Don Tomás de la Cruz, vecino de Jalapa, hijo de don Agustín de la Cruz y doña Antonia Jácome, otorga su testamento, donde ordena sea sepultado en el convento de la iglesia, declara que debe a Antonio Díaz Cuevas y Catarina Díaz Cuevas y a otras personas las cantidades que menciona en la escritura, se casó en primeras nupcias con doña María Romualda Infante, quien no llevó nada al matrimonio y él tenía solamente un caballo, y los bienes que actualmente posee los hizo durante dicho matrimonio, procrearon 6 hijos; se casó por segunda vez con Andrea Hernández, su actual esposa, quien llevó al matrimonio 480 pesos, que es el valor de una casa, no han tenido hijos, por bienes señala casas, literas, mulas y bueyes, nombra por albaceas a su hijo Pedro Mariano de la Cruz, Domingo Aravalles y Manuel de Zárate, a quienes les da poder para que vendan los bienes de su propiedad y cumplan este testamento, por herederos señala a sus hijos.
Tomás de la Cruz, hijo legítimo de los difuntos Agustín de la Cruz y Antonia Jácome, junto con María Romualda Infante, hija legítima de los difuntos Juan Infante y Juana Sánchez, marido y mujer, vecinos del pueblo de Jalapa, se otorgan poder para testar y nombramiento de albaceas, y como herederos a Prudencio, Pedro Mariano, Juan de Dios, Francisca, Anastasio José, María Antonia, Juana María, Francisco del Rosario y Tomás José, sus hijos legítimos.

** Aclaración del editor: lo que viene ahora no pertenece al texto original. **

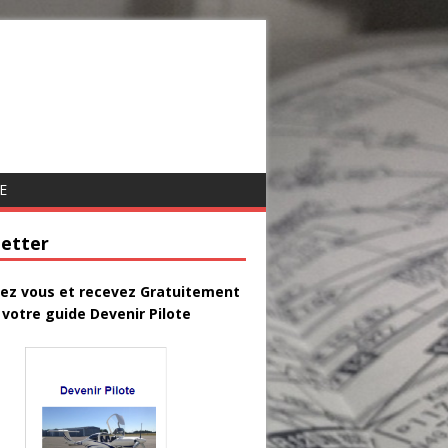
E
etter
vez vous et recevez Gratuitement
votre guide Devenir Pilote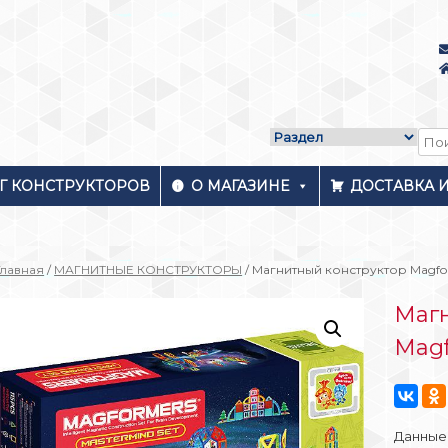
Г КОНСТРУКТОРОВ
О МАГАЗИНЕ
ДОСТАВКА 
Главная
/
МАГНИТНЫЕ КОНСТРУКТОРЫ
/ Магнитный конструктор Magfor
Магн
Magf
Данные 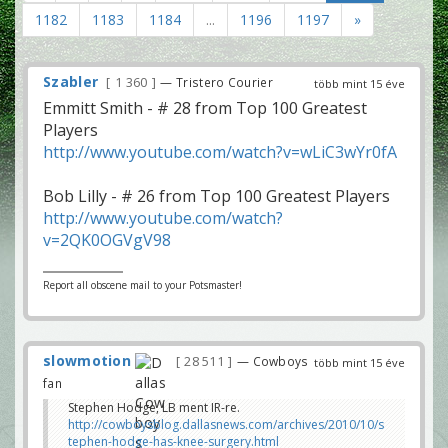
1182
1183
1184
...
1196
1197
»
Szabler
1 360
— Tristero Courier
több mint 15 éve
Emmitt Smith - # 28 from Top 100 Greatest
Players
http://www.youtube.com/watch?v=wLiC3wYr0fA
Bob Lilly - # 26 from Top 100 Greatest Players
http://www.youtube.com/watch?
v=2QK0OGVgV98
Report all obscene mail to your Potsmaster!
slowmotion
28 511
— Cowboys
több mint 15 éve
fan
Stephen Hodge, LB ment IR-re.
http://cowboysblog.dallasnews.com/archives/2010/10/s
tephen-hodge-has-knee-surgery.html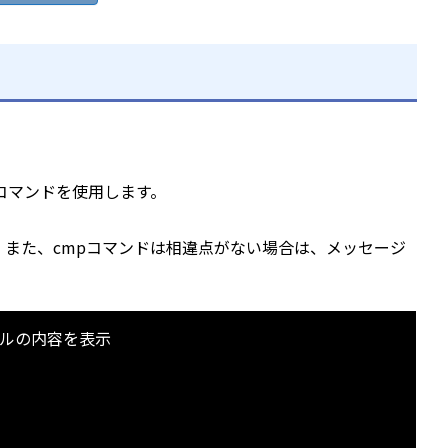
コマンドを使用します。
また、cmpコマンドは相違点がない場合は、メッセージ
 ←ファイルの内容を表示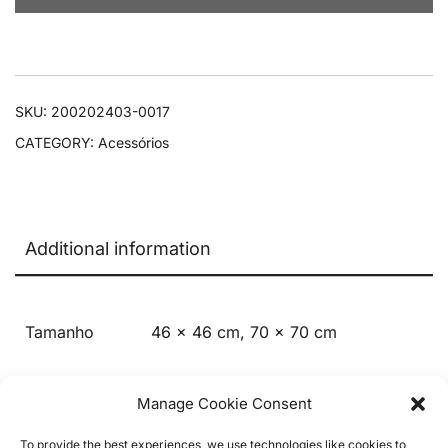
SKU:
200202403-0017
CATEGORY:
Acessórios
Additional information
Tamanho
46 x 46 cm, 70 x 70 cm
Manage Cookie Consent
To provide the best experiences, we use technologies like cookies to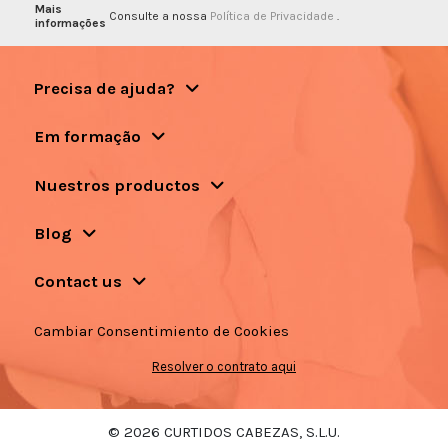
Mais
Consulte a nossa
Política de Privacidade
.
informações
Precisa de ajuda?
Em formação
Nuestros productos
Blog
Contact us
Cambiar Consentimiento de Cookies
Resolver o contrato aqui
© 2026 CURTIDOS CABEZAS, S.L.U.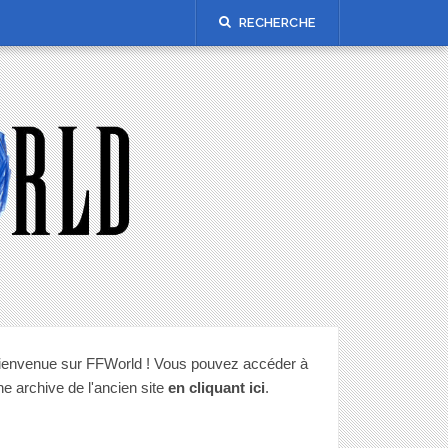
RECHERCHE
ienvenue sur FFWorld ! Vous pouvez accéder à
ne archive de l'ancien site
en cliquant ici
.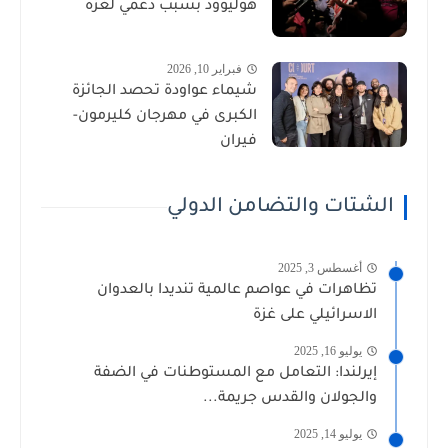
هوليوود بسبب دعمي لغزة
فبراير 10, 2026
شيماء عواودة تحصد الجائزة
الكبرى في مهرجان كليرمون-
فيران
الشتات والتضامن الدولي
أغسطس 3, 2025
تظاهرات في عواصم عالمية تنديدا بالعدوان
الاسرائيلي على غزة
يوليو 16, 2025
إيرلندا: التعامل مع المستوطنات في الضفة
والجولان والقدس جريمة...
يوليو 14, 2025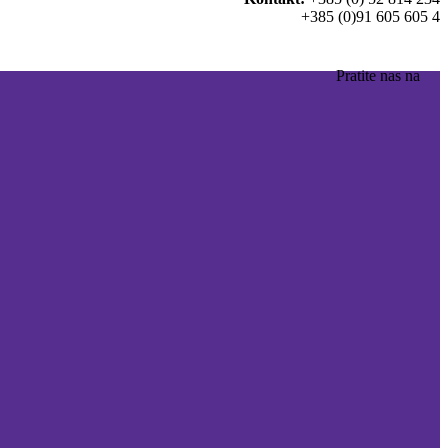
+385 (0)91 605 605 4
Pratite nas na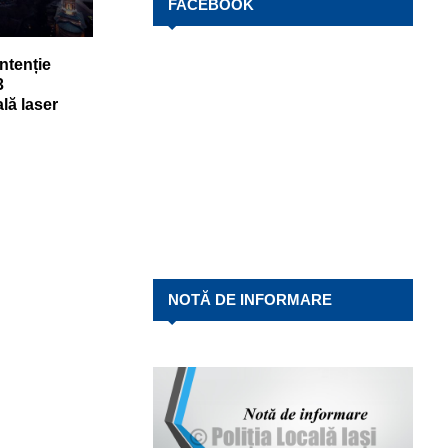
FACEBOOK
ntenție
3
lă laser
NOTĂ DE INFORMARE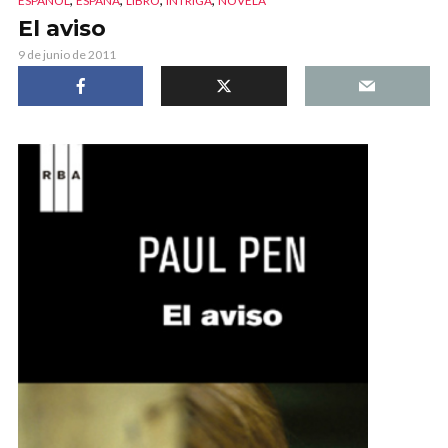
ESPAÑOL
ESPAÑA
LIBRO
INTRIGA
NOVELA
El aviso
9 de junio de 2011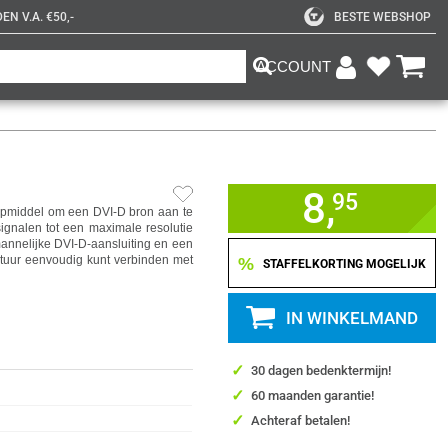
N V.A. €50,-
BESTE WEBSHOP
ACCOUNT
8,
95
lpmiddel om een DVI-D bron aan te
ignalen tot een maximale resolutie
annelijke DVI-D-aansluiting en een
atuur eenvoudig kunt verbinden met
%
STAFFELKORTING MOGELIJK
IN WINKELMAND
✓
30 dagen bedenktermijn!
✓
60 maanden garantie!
✓
Achteraf betalen!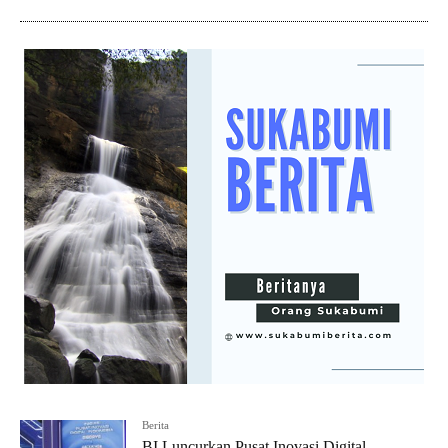
Berita
BI Luncurkan Pusat Inovasi Digital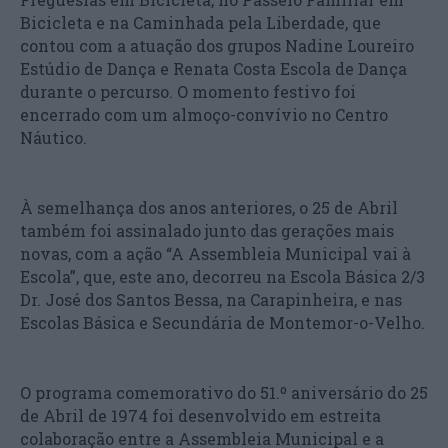
Bicicleta e na Caminhada pela Liberdade, que
contou com a atuação dos grupos Nadine Loureiro
Estúdio de Dança e Renata Costa Escola de Dança
durante o percurso. O momento festivo foi
encerrado com um almoço-convívio no Centro
Náutico.
À semelhança dos anos anteriores, o 25 de Abril
também foi assinalado junto das gerações mais
novas, com a ação “A Assembleia Municipal vai à
Escola”, que, este ano, decorreu na Escola Básica 2/3
Dr. José dos Santos Bessa, na Carapinheira, e nas
Escolas Básica e Secundária de Montemor-o-Velho.
O programa comemorativo do 51.º aniversário do 25
de Abril de 1974 foi desenvolvido em estreita
colaboração entre a Assembleia Municipal e a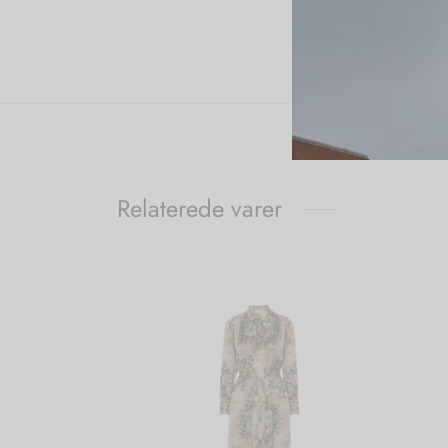
Relaterede varer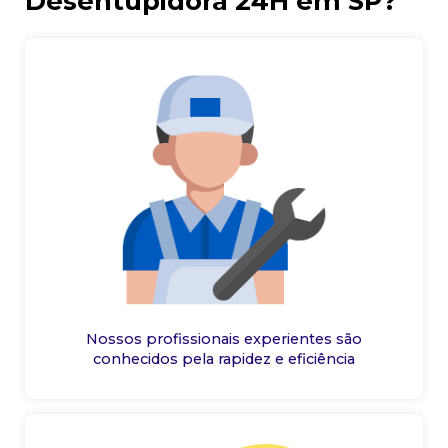
Desentupidora 24H em SP?
Nossos profissionais experientes são
conhecidos pela rapidez e eficiência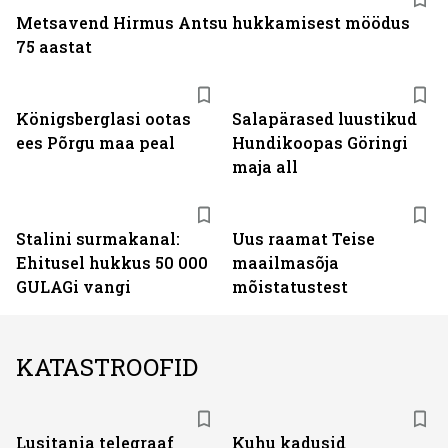
Metsavend Hirmus Antsu hukkamisest möödus
75 aastat
Königsberglasi ootas
Salapärased luustikud
ees Põrgu maa peal
Hundikoopas Göringi
maja all
Stalini surmakanal:
Uus raamat Teise
Ehitusel hukkus 50 000
maailmasõja
GULAGi vangi
mõistatustest
KATASTROOFID
Lusitania telegraaf
Kuhu kadusid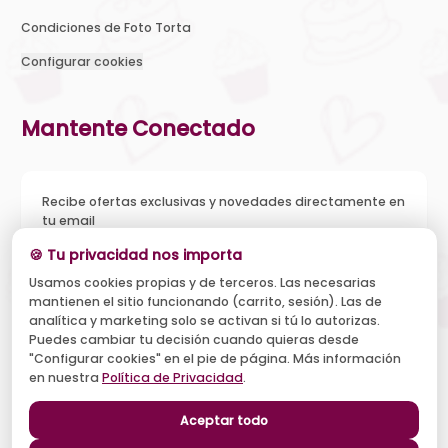
Condiciones de Foto Torta
Configurar cookies
Mantente Conectado
Recibe ofertas exclusivas y novedades directamente en
tu email
🍪 Tu privacidad nos importa
Usamos cookies propias y de terceros. Las necesarias
mantienen el sitio funcionando (carrito, sesión). Las de
Acepto recibir novedades y ofertas, y el tratamiento de mi
analítica y marketing solo se activan si tú lo autorizas.
email según la
Política de Privacidad
. Puedo darme de baja
cuando quiera.
Puedes cambiar tu decisión cuando quieras desde
"Configurar cookies" en el pie de página. Más información
Suscribirse
en nuestra
Política de Privacidad
.
Aceptar todo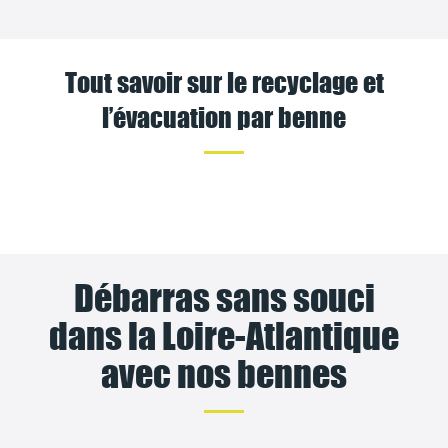
Tout savoir sur le recyclage et
l’évacuation par benne
Débarras sans souci
dans la Loire-Atlantique
avec nos bennes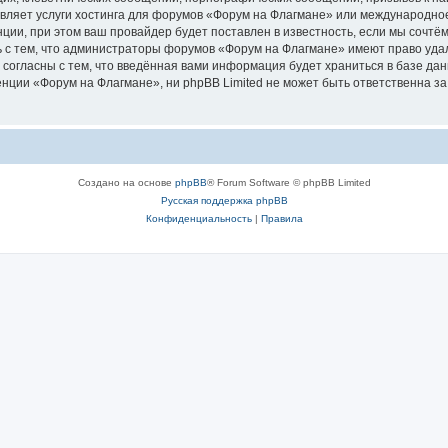
авляет услуги хостинга для форумов «Форум на Флагмане» или международно
ии, при этом ваш провайдер будет поставлен в известность, если мы сочтём
 с тем, что администраторы форумов «Форум на Флагмане» имеют право удал
 согласны с тем, что введённая вами информация будет храниться в базе да
ции «Форум на Флагмане», ни phpBB Limited не может быть ответственна за д
Создано на основе
phpBB
® Forum Software © phpBB Limited
Русская поддержка phpBB
Конфиденциальность
|
Правила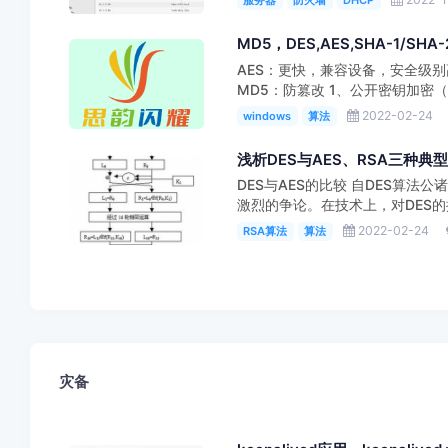
服务器
防火墙
DHCP
MD5，DES,AES,SHA-1/SHA-
AES：更快，兼容设备，安全级别
MD5：防篡改 1、公开密钥加密（英语： 
2022-02-24
windows
算法
浅析DES与AES、RSA三种典
DES与AES的比较 自DES算
激烈的争论。在技术上，对DES的批
2022-02-24
RSA算法
算法
灾备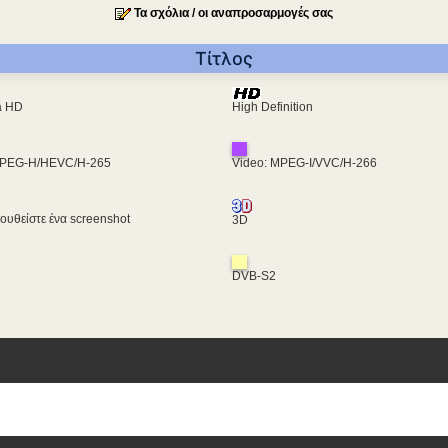
Τα σχόλια / οι αναπροσαρμογές σας
Τίτλος
ra HD
High Definition
MPEG-H/HEVC/H-265
Video: MPEG-I/VVC/H-266
υθείστε ένα screenshot
3D
DVB-S2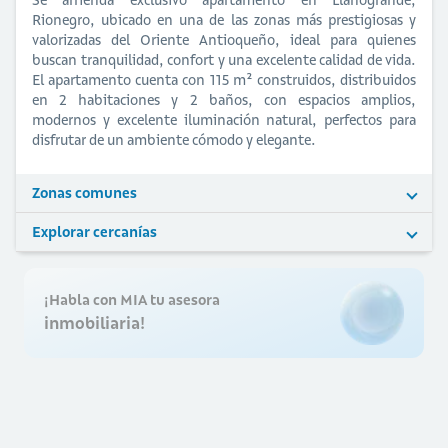
Rionegro, ubicado en una de las zonas más prestigiosas y
valorizadas del Oriente Antioqueño, ideal para quienes
buscan tranquilidad, confort y una excelente calidad de vida.
El apartamento cuenta con 115 m² construidos, distribuidos
en 2 habitaciones y 2 baños, con espacios amplios,
modernos y excelente iluminación natural, perfectos para
disfrutar de un ambiente cómodo y elegante.
Zonas comunes
Explorar cercanías
¡Habla con MIA tu asesora
inmobiliaria!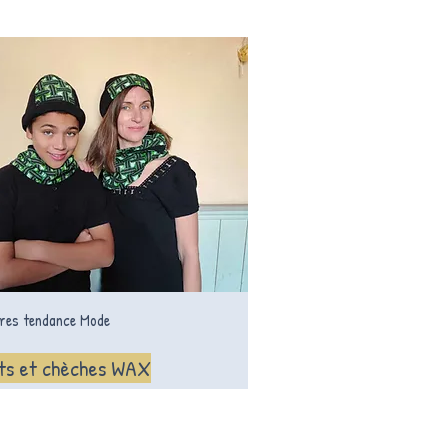
res tendance Mode
ts et chèches WAX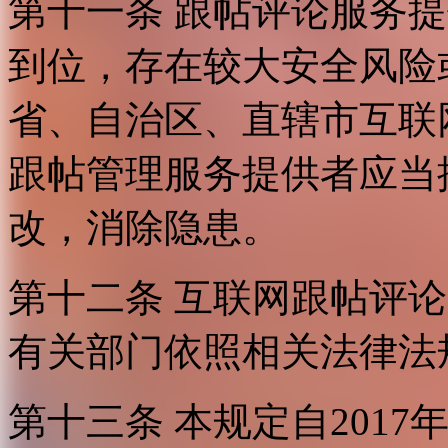
第十一条 跟帖评论服务
到位，存在较大安全风险
省、自治区、直辖市互联
跟帖管理服务提供者应当
改，消除隐患。
第十二条 互联网跟帖评
有关部门依照相关法律法
第十三条 本规定自2017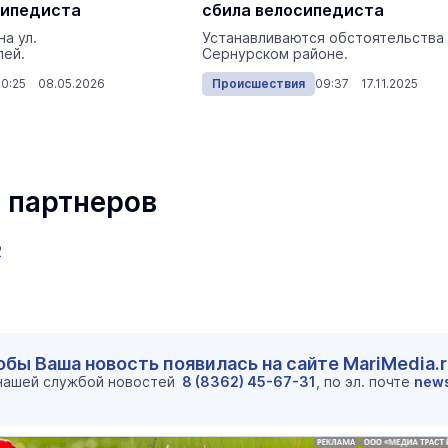
сипедиста
сбила велосипедиста
а ул.
Устанавливаются обстоятельства
лей.
Сернурском районе.
10:25 08.05.2026
Происшествия
09:37 17.11.2025
 партнеров
2
обы Ваша новость появилась на сайте MariMedia.
 нашей службой новостей
8 (8362) 45-67-31
, по эл. почте
new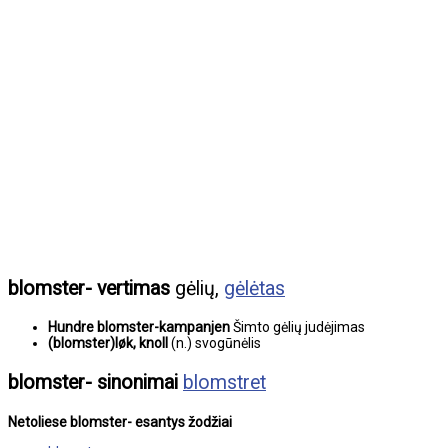
blomster- vertimas
gėlių,
gėlėtas
Hundre blomster-kampanjen
Šimto gėlių judėjimas
(blomster)løk, knoll
(n.) svogūnėlis
blomster- sinonimai
blomstret
Netoliese blomster- esantys žodžiai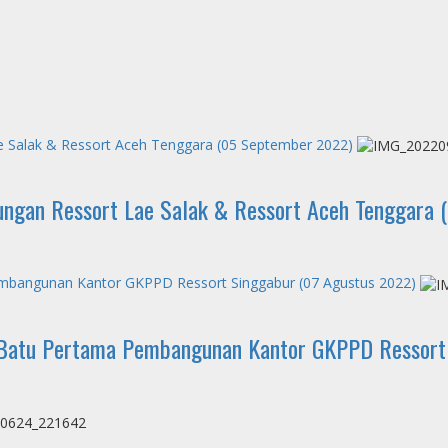
e Salak & Ressort Aceh Tenggara (05 September 2022)
bungan Ressort Lae Salak & Ressort Aceh Tenggara
embangunan Kantor GKPPD Ressort Singgabur (07 Agustus 2022)
n Batu Pertama Pembangunan Kantor GKPPD Ressort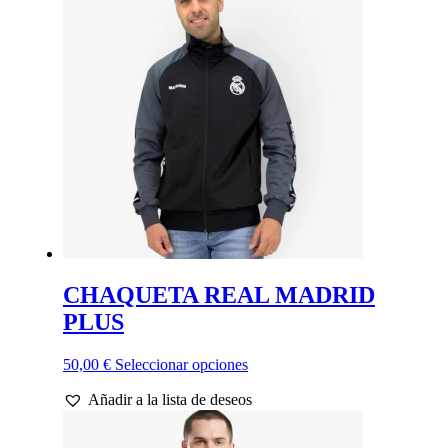
Las
opciones
se
pueden
elegir
en
la
página
de
producto
CHAQUETA REAL MADRID
PLUS
Este
50,00
€
Seleccionar opciones
producto
Añadir a la lista de deseos
tiene
múltiples
variantes.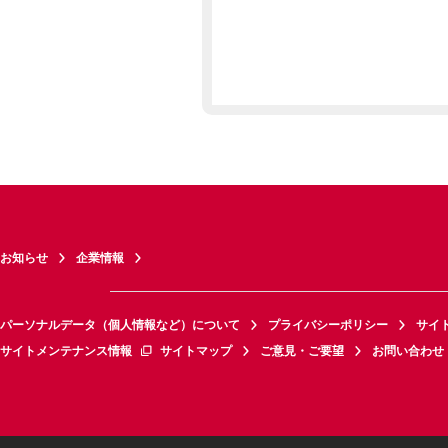
お知らせ
企業情報
パーソナルデータ（個人情報など）について
プライバシーポリシー
サイ
サイトメンテナンス情報
サイトマップ
ご意見・ご要望
お問い合わせ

Don Anastasio Cruz, natural y vecino de esta Villa, hijo de don Tomás Santiago y Cruz y de doña [María] Romualda Infante, difuntos, otorga su testamento en donde ordena se venda una casa de su propiedad, ubicada en esta Villa, y se imponga sobre la misma finca, para que junto con otra cantidad se celebren en la Iglesia de San José las siete festividades de la Santa Virgen. Declara contrajo matrimonio con doña Catalina Bremón con quien procreó a Felipe de Jesús, María Josefa, José Manuel y José María, mayores de 25 años. Declara por bienes varias casas en esta Villa; un rancho nombrado la Mesa de Maxtatlán; el rancho y potrero Agua Santa; el rancho El Dominico en el que hay 100 reses; 20 literas habilitadas con todo lo necesario, un atajo de 30 mulas de laso y reata con sus aparejos y aperos, de cuyos pertrechos tiene varias bodegas y cuartos ocupados; y 2,000 pesos que a su favor reconoce sobre su casa el Presbítero don Francisco [Pablo] Verenguier [y Acosta]. Declara deber 2,000 pesos a los menores hijos de don Juan Bocelo por porciones hereditarias. Dijo que hace dos años se hizo un aproximado de sus bienes y ascendió a 99,000 pesos, en los que no se incluyeron los ranchos y potreros citados, ni las mejoras que les ha hecho. Deja a su nieto José María, hijo de Felipe, el remanente de su quinto. Nombra como albaceas fideicomisaria y tenedora de sus bienes a su esposa, en primer lugar, y en segundo a su hijo José Manuel Cruz y Bremón. Nombra como herederos universales a sus cuatro hijos.\t
Don Pedro Mariano de la Cruz, vecino de este pueblo de Jalapa, declara que ha recibido de doña Paula Barradas Meléndez, Mayordoma de la Cofradía de la Señora del Carmen, la cantidad de 200 pesos en calidad de depósito irregular por el periodo de 7 años, y para la seguridad del pago hipoteca una casa que heredó de sus difuntos padres, don Tomás de la Cruz y doña María Romualda Infante, casa donde vivieron sus difuntos padres y que compraron al Convento de Religiosos del Señor San Francisco.